REDMOND, Wash., October 7, 1998 — Microsoft’s critics seem to want it both ways – one day they say the price of Microsoft software is too low, the next day they say it is too high. The facts are clear: Windows 98 actually costs less than most comparable operating systems, and the prices of Microsoft’s applications software have fallen faster than those of many competing products. Windows has always provided great value to consumers, and Microsoft is continually improving Windows to offer even greater value in the future.
Over the years, Microsoft has led the software industry in delivering more for less, consistently making high-quality technology available at low prices to a broad range of consumers. That philosophy of offering high value and high volume at low cost is at the heart of Microsoft’s business model, and is the foundation of the company’s success.
The prices of Microsoft’s applications and other packaged software have fallen sharply over the years. Since 1990 the retail price of Microsoft Word has dropped by 25 percent, that of Excel by 32 percent, and that of Office by 50 percent. Since Encarta Encyclopedia was launched in 1993, its price has declined by 85 percent. “Street” prices of Microsoft’s applications software – the discount prices paid by most consumers – have dropped even further.
Moreover, Microsoft’s prices routinely have fallen faster than those of its competitors. Metro Computing, an independent market-research group, has estimated that the typical street price of Microsoft Word fell by 47 percent between 1991 (the first year for which Metro Computing made such comparisons) and 1998, compared with an 18 percent decline in the street price of rival Corel’s WordPerfect. The street price of Microsoft Excel dropped by 42 percent during the same period, compared with a 40 percent decrease in the street price of Lotus 1-2-3.
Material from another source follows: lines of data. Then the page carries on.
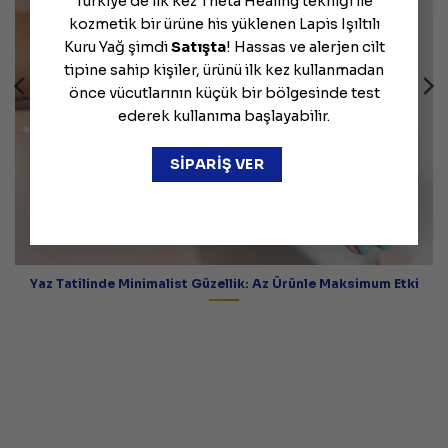
Türkiye'de ilk kez Theta Healing tekniği ile
kozmetik bir ürüne his yüklenen Lapis Işıltılı
Kuru Yağ şimdi
Satışta
! Hassas ve alerjen cilt
tipine sahip kişiler, ürünü ilk kez kullanmadan
önce vücutlarının küçük bir bölgesinde test
ederek kullanıma başlayabilir.
SİPARİŞ VER
Yaz Tatilinde Minimalist Güzellik: Az Ürünle Maksimum Etki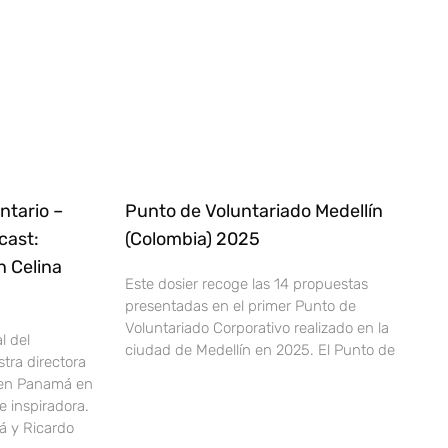
ntario –
Punto de Voluntariado Medellín
cast:
(Colombia) 2025
n Celina
Este dosier recoge las 14 propuestas
presentadas en el primer Punto de
Voluntariado Corporativo realizado en la
l del
ciudad de Medellín en 2025. El Punto de
stra directora
 en Panamá en
 inspiradora.
 y Ricardo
The price of most desktop operating systems – such as Windows – has remained low and relatively stable during the 1990s, with the exception of Unix derivatives such as Sun’s Solaris, IBM’s AIX and SCO’s UnixWare, which were priced high when they entered the market and still carry premium price tags.
Compared with other desktop operating systems, Windows 98 is clearly good value. The street price of a Windows 98 upgrade is currently $89, compared with $110 for the OS/2 Warp 4.0 upgrade and $430 for Sun’s Solaris 2.6. Apple’s Macintosh OS, the only operating system available to Mac users, has a street price of about $99.
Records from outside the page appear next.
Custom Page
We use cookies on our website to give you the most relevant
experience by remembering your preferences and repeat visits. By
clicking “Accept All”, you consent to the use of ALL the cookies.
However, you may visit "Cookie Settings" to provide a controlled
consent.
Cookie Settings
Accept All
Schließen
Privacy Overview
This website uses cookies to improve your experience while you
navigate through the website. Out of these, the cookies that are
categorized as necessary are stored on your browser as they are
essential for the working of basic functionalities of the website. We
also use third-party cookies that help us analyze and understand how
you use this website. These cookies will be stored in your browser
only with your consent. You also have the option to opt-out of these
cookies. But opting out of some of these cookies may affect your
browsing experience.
Any comparison of the price of the Windows operating system over time must take into account that, until the launch of Windows 95, PC users wanting a graphical user interface had to have DOS on their computers as well as Windows. Factor in the cost of a DOS upgrade, and the price of Windows has remained little changed since 1990. Furthermore, anyone trying to build their own Windows clone from separately available components today would pay at least $400.
But while the price has held steady, the functionality of Windows has increased immensely. Each new version of Windows has included numerous new features and improvements. Windows 98, for example, includes the Web-based WebView user interface; a more efficient file system; faster launching of applications; complete Internet integration; USB support; self-maintenance; improved reliability and troubleshooting; support for multiple monitors; better and faster 3D graphics, improved game support; and Web TV support.
The amount a typical PC user spends on Windows each day compares favorably with the price of other everyday items. At a typical street price of $89, and assuming a buyer uses the operating system for 3 years, a Windows 98 upgrade will cost consumers 8 cents per day. That’s less than the cost of breakfast cereal, basic cable service, a subscription to the Wall Street Journal or a morning cup of coffee. For consumers who purchase a PC already equipped with Windows, the cost is even lower.
Although a few Microsoft critics have tried to make the case that its product pricing is anti-consumer, it simply doesn’t ring true. The company has based its success on high-value, high-volume, low-cost computing, and consumers have supported that approach by purchasing Microsoft’s products in record numbers.